The following nonstandard attributes may be used:
section(<name>) to put a definition into a given object section.weak to make a symbol definition have weak linkage.interrupt to ensure a function has the right prolog and epilog for interrupts (this involves saving and restoring more registers than normal).packed to ensure a struct contains no padding.It is recommended that other nonstandard attributes are not used, especially where C11 provides a standard means to accomplish the same thing.
All nonstandard attributes must be supported by both GCC and Clang.
Nonstandard attributes must be written before the declaration, like the following example, so they work with both declarations and definitions.
__attribute__((section(".crt"))) void _crt(void);
All nonstandard builtins must be supported by both GCC and Clang.
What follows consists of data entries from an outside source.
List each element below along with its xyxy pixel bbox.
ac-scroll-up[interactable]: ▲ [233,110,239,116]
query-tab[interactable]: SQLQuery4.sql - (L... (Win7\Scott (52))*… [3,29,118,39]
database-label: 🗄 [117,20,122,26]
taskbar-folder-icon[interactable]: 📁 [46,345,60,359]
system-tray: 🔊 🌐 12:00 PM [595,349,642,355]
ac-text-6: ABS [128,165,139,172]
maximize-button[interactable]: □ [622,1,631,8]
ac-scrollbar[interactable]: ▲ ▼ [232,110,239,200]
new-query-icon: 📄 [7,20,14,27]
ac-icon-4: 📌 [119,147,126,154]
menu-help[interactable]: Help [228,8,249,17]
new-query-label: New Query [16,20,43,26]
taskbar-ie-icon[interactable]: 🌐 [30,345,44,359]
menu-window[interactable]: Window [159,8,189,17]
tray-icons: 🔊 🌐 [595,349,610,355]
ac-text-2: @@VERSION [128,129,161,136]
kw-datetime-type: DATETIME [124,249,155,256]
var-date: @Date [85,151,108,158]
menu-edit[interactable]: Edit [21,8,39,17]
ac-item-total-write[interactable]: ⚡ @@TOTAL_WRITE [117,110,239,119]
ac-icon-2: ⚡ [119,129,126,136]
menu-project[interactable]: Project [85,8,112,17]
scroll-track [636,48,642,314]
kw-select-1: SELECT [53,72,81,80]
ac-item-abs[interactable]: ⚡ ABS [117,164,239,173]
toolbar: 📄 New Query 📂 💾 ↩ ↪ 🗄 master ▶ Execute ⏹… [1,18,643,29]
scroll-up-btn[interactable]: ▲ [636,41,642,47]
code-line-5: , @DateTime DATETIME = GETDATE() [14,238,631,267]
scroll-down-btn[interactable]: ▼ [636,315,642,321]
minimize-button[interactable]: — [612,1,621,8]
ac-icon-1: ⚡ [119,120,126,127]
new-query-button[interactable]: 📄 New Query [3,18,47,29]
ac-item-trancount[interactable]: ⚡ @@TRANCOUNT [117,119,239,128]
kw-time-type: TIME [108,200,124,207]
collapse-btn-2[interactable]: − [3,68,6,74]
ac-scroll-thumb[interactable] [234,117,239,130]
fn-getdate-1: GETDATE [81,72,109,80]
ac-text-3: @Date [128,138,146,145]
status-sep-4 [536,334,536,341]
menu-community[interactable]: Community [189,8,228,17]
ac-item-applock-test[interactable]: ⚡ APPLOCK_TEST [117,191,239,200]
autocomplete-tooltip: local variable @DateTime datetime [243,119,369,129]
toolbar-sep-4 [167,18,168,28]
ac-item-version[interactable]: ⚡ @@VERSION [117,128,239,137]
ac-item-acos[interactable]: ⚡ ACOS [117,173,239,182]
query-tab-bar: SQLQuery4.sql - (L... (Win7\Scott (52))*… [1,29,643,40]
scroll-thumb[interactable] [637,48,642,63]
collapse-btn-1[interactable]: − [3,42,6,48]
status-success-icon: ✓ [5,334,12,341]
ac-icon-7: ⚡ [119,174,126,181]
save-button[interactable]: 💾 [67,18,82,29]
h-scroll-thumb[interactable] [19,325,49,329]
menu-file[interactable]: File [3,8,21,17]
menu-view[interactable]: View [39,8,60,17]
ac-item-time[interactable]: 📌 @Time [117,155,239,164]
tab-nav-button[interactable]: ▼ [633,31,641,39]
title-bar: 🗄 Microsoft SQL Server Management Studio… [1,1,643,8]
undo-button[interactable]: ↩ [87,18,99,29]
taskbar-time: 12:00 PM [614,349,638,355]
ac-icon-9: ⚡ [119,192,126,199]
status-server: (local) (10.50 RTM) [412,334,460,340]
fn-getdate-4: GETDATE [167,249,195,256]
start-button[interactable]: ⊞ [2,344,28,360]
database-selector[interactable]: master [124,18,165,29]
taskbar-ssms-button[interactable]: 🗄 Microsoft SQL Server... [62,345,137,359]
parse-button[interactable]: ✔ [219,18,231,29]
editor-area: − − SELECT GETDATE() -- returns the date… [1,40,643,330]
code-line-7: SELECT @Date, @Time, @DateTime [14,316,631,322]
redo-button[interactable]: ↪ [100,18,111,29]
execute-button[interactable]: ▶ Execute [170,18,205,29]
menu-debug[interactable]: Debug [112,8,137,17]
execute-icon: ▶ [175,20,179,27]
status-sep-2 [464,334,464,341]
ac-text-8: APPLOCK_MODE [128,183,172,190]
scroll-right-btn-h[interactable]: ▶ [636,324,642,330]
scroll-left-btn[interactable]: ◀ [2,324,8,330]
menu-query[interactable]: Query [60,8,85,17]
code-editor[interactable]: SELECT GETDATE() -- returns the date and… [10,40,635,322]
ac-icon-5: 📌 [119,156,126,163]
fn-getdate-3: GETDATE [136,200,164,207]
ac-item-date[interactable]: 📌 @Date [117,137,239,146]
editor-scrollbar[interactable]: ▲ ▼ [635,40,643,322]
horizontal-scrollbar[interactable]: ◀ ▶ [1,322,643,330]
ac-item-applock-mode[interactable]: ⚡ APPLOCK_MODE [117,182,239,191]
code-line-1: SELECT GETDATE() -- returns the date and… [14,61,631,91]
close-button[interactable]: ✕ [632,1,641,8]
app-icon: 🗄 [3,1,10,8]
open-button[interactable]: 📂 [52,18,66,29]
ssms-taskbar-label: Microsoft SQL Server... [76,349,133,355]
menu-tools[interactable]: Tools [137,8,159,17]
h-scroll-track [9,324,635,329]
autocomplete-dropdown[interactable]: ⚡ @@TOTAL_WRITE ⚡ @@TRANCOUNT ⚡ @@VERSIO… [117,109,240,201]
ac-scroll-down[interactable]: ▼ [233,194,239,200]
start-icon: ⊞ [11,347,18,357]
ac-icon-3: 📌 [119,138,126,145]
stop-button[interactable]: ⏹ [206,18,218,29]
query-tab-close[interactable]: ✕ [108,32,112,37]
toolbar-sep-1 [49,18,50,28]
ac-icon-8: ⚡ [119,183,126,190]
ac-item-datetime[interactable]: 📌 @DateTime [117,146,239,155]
Compiler builtin usage is complex, and it is recommended that a compiler engineer reviews any code that adds new builtins.
In the following, __builtin_foo is the “prefixed” name and foo is the corresponding “unprefixed” name.
The use of nonstandard compiler builtins must have an unprefixed compatible definition.
There are two ways of doing this, depending on what the builtin does.
For builtins that correspond to a C library function, the unprefixed function must be available to the linker, as the compiler may still insert a call to this function. Unfortunately, older versions of GCC do not support the __has_builtin() preprocessor function, so compiler detection of support for these builtins is next to impossible. In this case, a standards-compliant implementation of the unprefixed name must be provided, and the compilation unit should be compiled with -fno-builtins.
For builtins that correspond to low-level byte and integer manipulations, an inline function must be provided with the unprefixed name, which contains only a call to the prefixed builtin. Only the unprefixed name may be called by users: for instance, uint32_t __builtin_bswap32(uint32_t) should not be called, instead users should use inline uint32_t bswap32(uint32_t x). This ensures changes to add compatibilty for other compilers are less invasive, as we already have a function to include a full implementation within.
The clang-format tool can check for adherence to this style guide. The repository contains a .clang-format file which configures clang-format according to the rules outlined in this style guide.
You can run clang-format on you changes by calling git clang-format.
cd $REPO_TOP # make changes to the code ... git add your_modified_file.c # format the staged changes git clang-format
To reformat the whole tree the script util/run-clang-format.sh can be used.